U. of California, Berkeley
Program analysis and verification are provably hard, and we have all learned not to expect perfect results. We are accustomed to pay this cost in terms of completeness and algorithm complexity. Recently we have started to investigate what benefits we could expect if we are willing to trade off minuscule amounts of soundness. This talk will describe a number of randomized analysis algorithms which are much simpler, and in many cases have lower computational complexity, than the corresponding deterministic algorithms. The price paid is that such algorithms may, in rare occasions, infer properties that are not true. We will describe both the intuitions and the technical arguments that allow us to evaluate and control the probability that an erroneous result is returned, in terms of various parameters of the algorithm. These arguments will also shed light on the limitations of such randomized algorithms.

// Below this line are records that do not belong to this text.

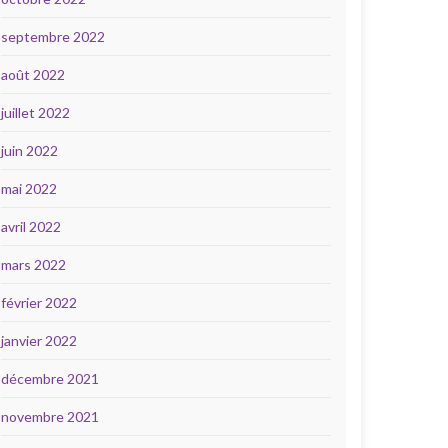
septembre 2022
août 2022
juillet 2022
juin 2022
mai 2022
avril 2022
mars 2022
février 2022
janvier 2022
décembre 2021
novembre 2021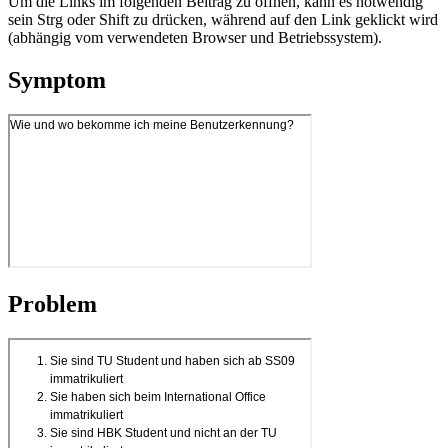
Um die Links im folgenden Beitrag zu öffnen, kann es notwendig
sein Strg oder Shift zu drücken, während auf den Link geklickt wird
(abhängig vom verwendeten Browser und Betriebssystem).
Symptom
Problem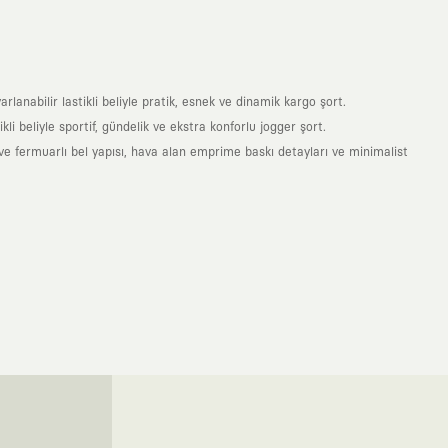
anabilir lastikli beliyle pratik, esnek ve dinamik kargo şort.
i beliyle sportif, gündelik ve ekstra konforlu jogger şort.
e fermuarlı bel yapısı, hava alan emprime baskı detayları ve minimalist
nde taşıdığın her parça, arkasında derin bir anlam ve hikaye barındıran
 giyilip eskiyecek kıyafetler üretmek değil; yıllar boyu dolabının en
sarımla, sıradanlığa meydan okuyan büyük ve yaratıcı bir topluluğun
obal markalarla yaptığımız özel iş birlikleriyle harmanlıyoruz. KAFT
ruz. Bu entegre ekosistem, sana ulaşan her ürünün yüksek KAFT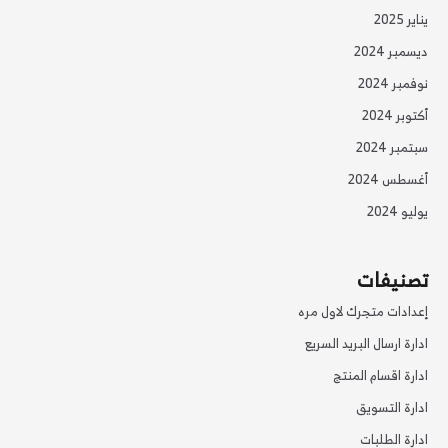
يناير 2025
ديسمبر 2024
نوفمبر 2024
أكتوبر 2024
سبتمبر 2024
أغسطس 2024
يوليو 2024
تصنيفات
إعدادات متجرك لاول مره
ادارة ارسال البريد السريع
ادارة اقسام المنتج
ادارة التسويق
ادارة الطلبات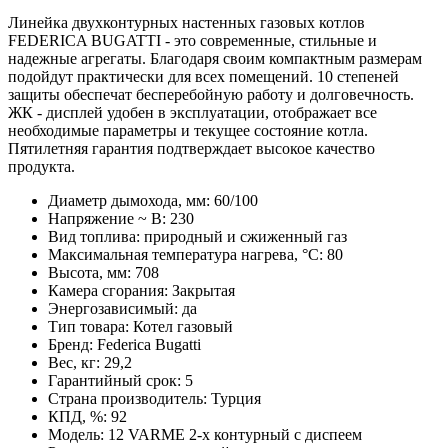
Линейка двухконтурных настенных газовых котлов
FEDERICA BUGATTI - это современные, стильные и
надежные агрегаты. Благодаря своим компактным размерам
подойдут практически для всех помещений. 10 степеней
защиты обеспечат бесперебойную работу и долговечность.
ЖК - дисплей удобен в эксплуатации, отображает все
необходимые параметры и текущее состояние котла.
Пятилетняя гарантия подтверждает высокое качество
продукта.
Диаметр дымохода, мм: 60/100
Напряжение ~ В: 230
Вид топлива: природный и сжиженный газ
Максимальная температура нагрева, °С: 80
Высота, мм: 708
Камера сгорания: Закрытая
Энергозависимый: да
Тип товара: Котел газовый
Бренд: Federica Bugatti
Вес, кг: 29,2
Гарантийный срок: 5
Страна производитель: Турция
КПД, %: 92
Модель: 12 VARME 2-х контурный с диспеем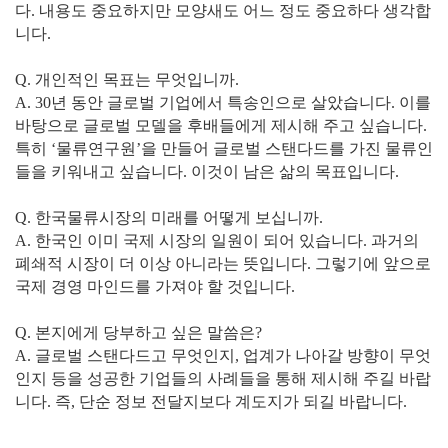
다. 내용도 중요하지만 모양새도 어느 정도 중요하다 생각합
니다.
Q. 개인적인 목표는 무엇입니까.
A. 30년 동안 글로벌 기업에서 특송인으로 살았습니다. 이를
바탕으로 글로벌 모델을 후배들에게 제시해 주고 싶습니다.
특히 ‘물류연구원’을 만들어 글로벌 스탠다드를 가진 물류인
들을 키워내고 싶습니다. 이것이 남은 삶의 목표입니다.
Q. 한국물류시장의 미래를 어떻게 보십니까.
A. 한국인 이미 국제 시장의 일원이 되어 있습니다. 과거의
폐쇄적 시장이 더 이상 아니라는 뜻입니다. 그렇기에 앞으로
국제 경영 마인드를 가져야 할 것입니다.
Q. 본지에게 당부하고 싶은 말씀은?
A. 글로벌 스탠다드고 무엇인지, 업계가 나아갈 방향이 무엇
인지 등을 성공한 기업들의 사례들을 통해 제시해 주길 바랍
니다. 즉, 단순 정보 전달지보다 계도지가 되길 바랍니다.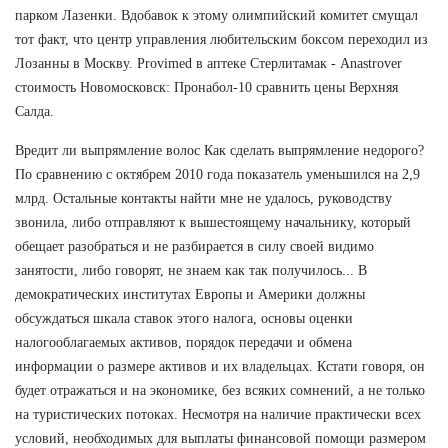
парком Лазенки. Вдобавок к этому олимпийский комитет смущал
тот факт, что центр управления любительским боксом переходил из
Лозанны в Москву. Provimed в аптеке Стерлитамак - Anastrover
стоимость Новомосковск: Пронабол-10 сравнить цены Верхняя
Салда.
Вредит ли выпрямление волос Как сделать выпрямление недорого?
По сравнению с октябрем 2010 года показатель уменьшился на 2,9
млрд. Остальные контакты найти мне не удалось, руководству
звонила, либо отправляют к вышестоящему начальнику, который
обещает разобраться и не разбирается в силу своей видимо
занятости, либо говорят, не знаем как так получилось... В
демократических институтах Европы и Америки должны
обсуждаться шкала ставок этого налога, основы оценки
налогооблагаемых активов, порядок передачи и обмена
информации о размере активов и их владельцах. Кстати говоря, он
будет отражаться и на экономике, без всяких сомнений, а не только
на туристических потоках. Несмотря на наличие практически всех
условий, необходимых для выплаты финансовой помощи размером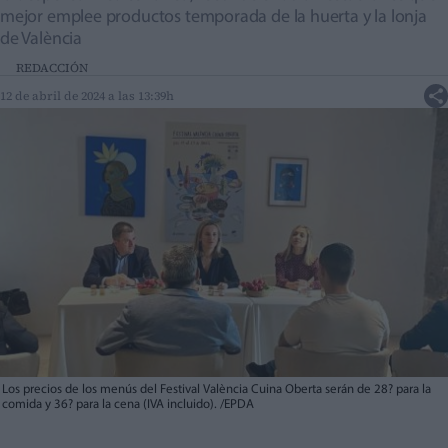
mejor emplee productos temporada de la huerta y la lonja
de València
REDACCIÓN
12 de abril de 2024 a las 13:39h
Los precios de los menús del Festival València Cuina Oberta serán de 28? para la
comida y 36? para la cena (IVA incluido). /EPDA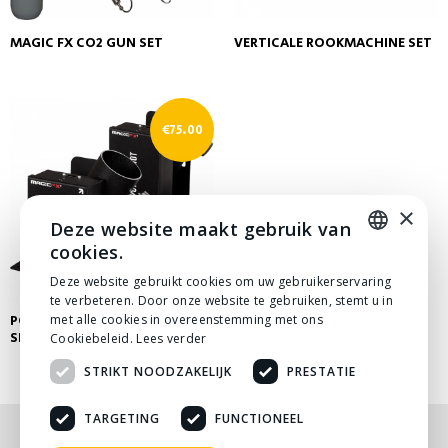
MAGIC FX CO2 GUN SET
VERTICALE ROOKMACHINE SET
€
75.00
×
Deze website maakt gebruik van
cookies.
DUTCH
Deze website gebruikt cookies om uw gebruikerservaring
te verbeteren. Door onze website te gebruiken, stemt u in
DUTCH
met alle cookies in overeenstemming met ons
POWERSHOT CONFETTI
SHOOTER SET
Cookiebeleid.
Lees verder
STRIKT NOODZAKELIJK
PRESTATIE
TARGETING
FUNCTIONEEL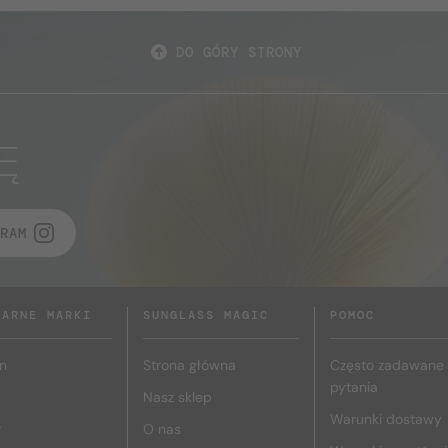
DO GÓRY STRONY
Ę
RAM
LARNE MARKI
SUNGLASS MAGIC
POMOC
n
Strona główna
Często zadawane
pytania
Nasz sklep
Warunki dostawy
r
O nas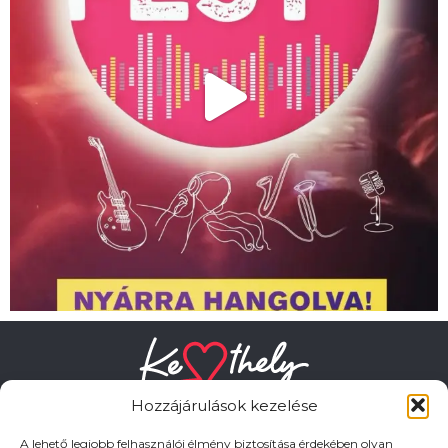
Hozzájárulások kezelése
A lehető legjobb felhasználói élmény biztosítása érdekében olyan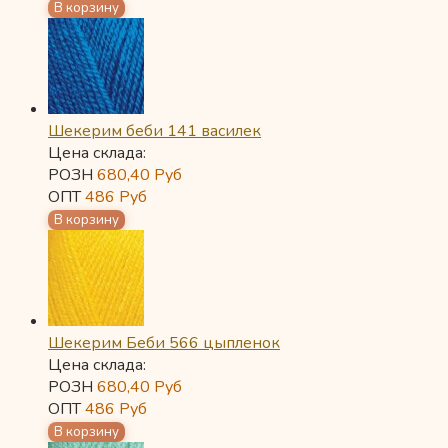
Шекерим беби 141 василек
Цена склада:
РОЗН
680,40
Руб
ОПТ
486
Руб
Шекерим Беби 566 цыпленок
Цена склада:
РОЗН
680,40
Руб
ОПТ
486
Руб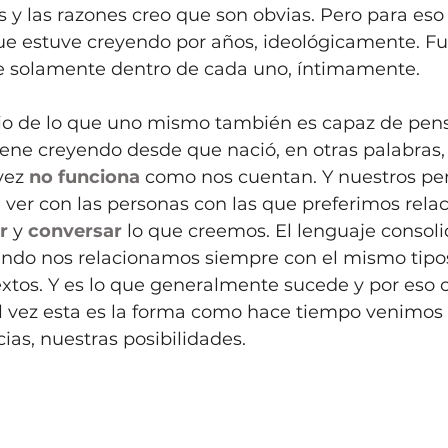
ís y las razones creo que son obvias. Pero para eso
ue estuve creyendo por años, ideológicamente. Fu
e solamente dentro de cada uno, íntimamente. 
io de lo que uno mismo también es capaz de pens
iene creyendo desde que nació, en otras palabras
vez 
no funciona
 como nos cuentan. Y nuestros p
ver con las personas con las que preferimos rela
r
 y 
conversar
 lo que creemos. El lenguaje consoli
do nos relacionamos siempre con el mismo tipo
xtos. Y es lo que generalmente sucede y por eso 
al vez esta es la forma como hace tiempo venimos
ias, nuestras posibilidades.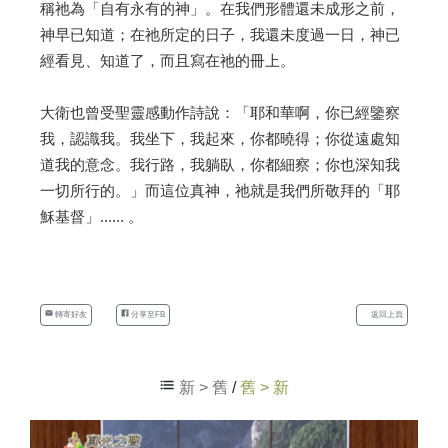
稱祂為「自有永有的神」。在我們形體還未成形之前，
神早已知道；在祂所定的日子，我還未度過一日，神已
經看見、知道了，而且寫在祂的冊上。
大衛也曾受聖靈感動作詩說：「耶和華啊，你已經鑒察
我，認識我。我坐下，我起來，你都曉得；你從遠處知
道我的意念。我行路，我躺臥，你都細察；你也深知我
一切所行的。」而這位真神，祂就是我們所敬拜的「耶
穌基督」...... 。
轉寄好友
分享至FB
返回上頁
新 > 舊
/
舊 > 新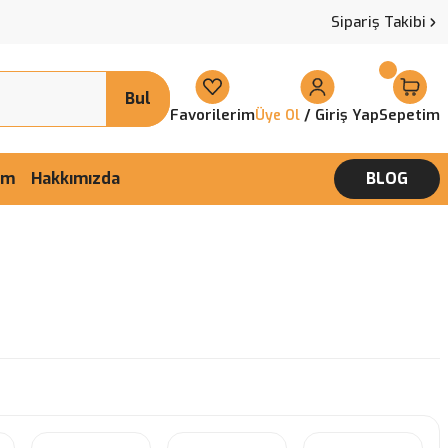
Sipariş Takibi
Bul
Favorilerim
/ Giriş Yap
Sepetim
Üye Ol
şim
Hakkımızda
BLOG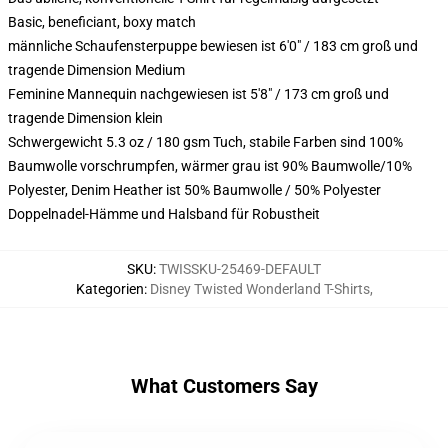
Basic, beneficiant, boxy match
männliche Schaufensterpuppe bewiesen ist 6'0" / 183 cm groß und
tragende Dimension Medium
Feminine Mannequin nachgewiesen ist 5'8" / 173 cm groß und
tragende Dimension klein
Schwergewicht 5.3 oz / 180 gsm Tuch, stabile Farben sind 100%
Baumwolle vorschrumpfen, wärmer grau ist 90% Baumwolle/10%
Polyester, Denim Heather ist 50% Baumwolle / 50% Polyester
Doppelnadel-Hämme und Halsband für Robustheit
SKU
:
TWISSKU-25469-DEFAULT
Kategorien
:
Disney Twisted Wonderland T-Shirts
,
What Customers Say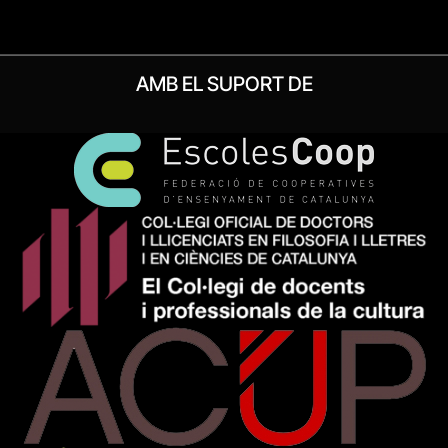
AMB EL SUPORT DE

These randomized algorithms were developed initially for program analysis, but have applications in automated deduction as well. We will describe a satisfiability procedure for uninterpreted functions and linear arithmetic, and compare it experimentally with deterministic algorithms. We will also show that it is possible to integrate symbolic and randomized techniques to leverage the benefits of both worlds. In this class, we will show extensions of randomized algorithms to inter-procedural analyses, and an integration of boolean decision diagrams with linear arithmetic and uninterpreted functions.